We explored the generality of both the β-alkenylation and [3 + 2] annulation reactions. Scheme 2 shows the scope of the β-alkenylation with respect to cyclopropanols. A variety of 1-aryl- and 1-alkylcyclopropanols smoothly participated in the reaction with 2a to afford the corresponding adducts 3a–3m in moderate to high yields. A partial dechlorination was observed in the reaction of 1-(4-chlorophenyl)cyclopropanol, presumably due to the oxidative addition of the C–Cl bond to the cobalt catalyst (see 3e). Tetrahydronaphthalene-fused cyclopropanol 1n underwent exclusive cleavage of the less substituted C–C bond to give the adduct 3n in 90% yield. While monocyclic 1,2-disubstituted cyclopropanol 1o reacted sluggishly under the standard conditions, the reaction under modified conditions using 1,4-bis(diphenylphosphino)butane (dppb) and MeCN afforded β-alkenyl ketone 3o in 54% yield, again via cleavage of the less substituted C–C bond. In contrast to these 1-aryl-2-alkylcyclopropanols, 1,2-diphenylcyclopropanol and 1-methyl-2-phenylcyclopropanol failed to undergo β-alkenylation reaction with 2a but decomposed into 1,3-diphenylpropan-1-one and 4-phenylbutan-2-one, respectively, as a result of cleavage of the more substituted C–C bond.
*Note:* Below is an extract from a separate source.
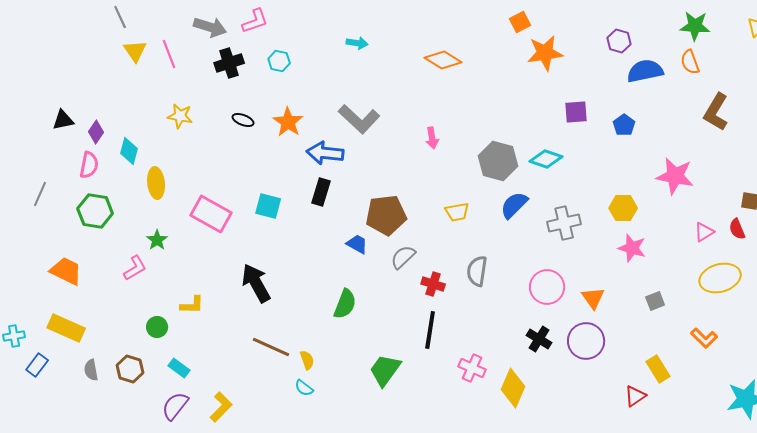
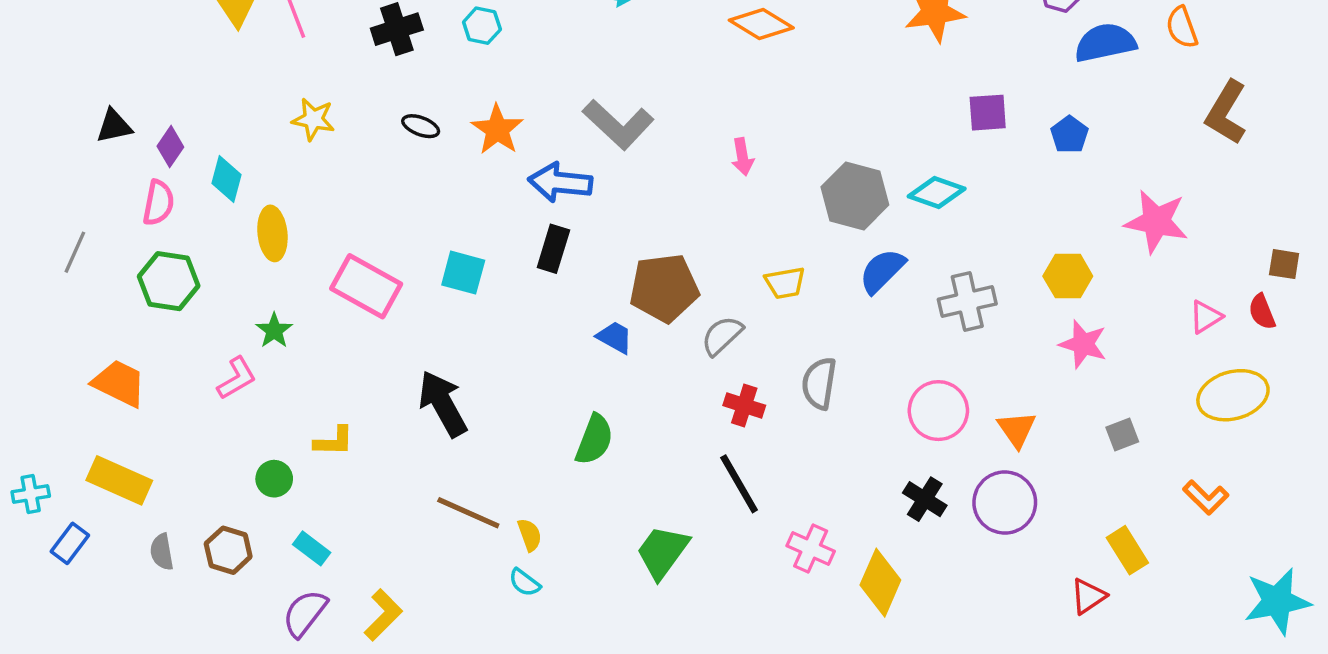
gray semicircle: (403, 257) -> (722, 336), moved
black line: (430, 330) -> (739, 484), turned -39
This observation may be rationalized by the formation of cobalt homoenolate with the more stable benzylic C–Co bond. In addition, the reaction of a secondary cyclopropanol, 2-methyl-2-phenylcyclopropanol, with 2a failed to afford either a β-alkenylation product or [3 + 2] annulation product but resulted in decomposition into intractable products. Note that the reaction of 1a could be performed on a 3 mmol scale, affording 3a in 75% yield.

Scheme 2 Scope of β-alkenylation with respect to cyclopropanols. ^aObtained as a mixture with dechlorinated product (8%).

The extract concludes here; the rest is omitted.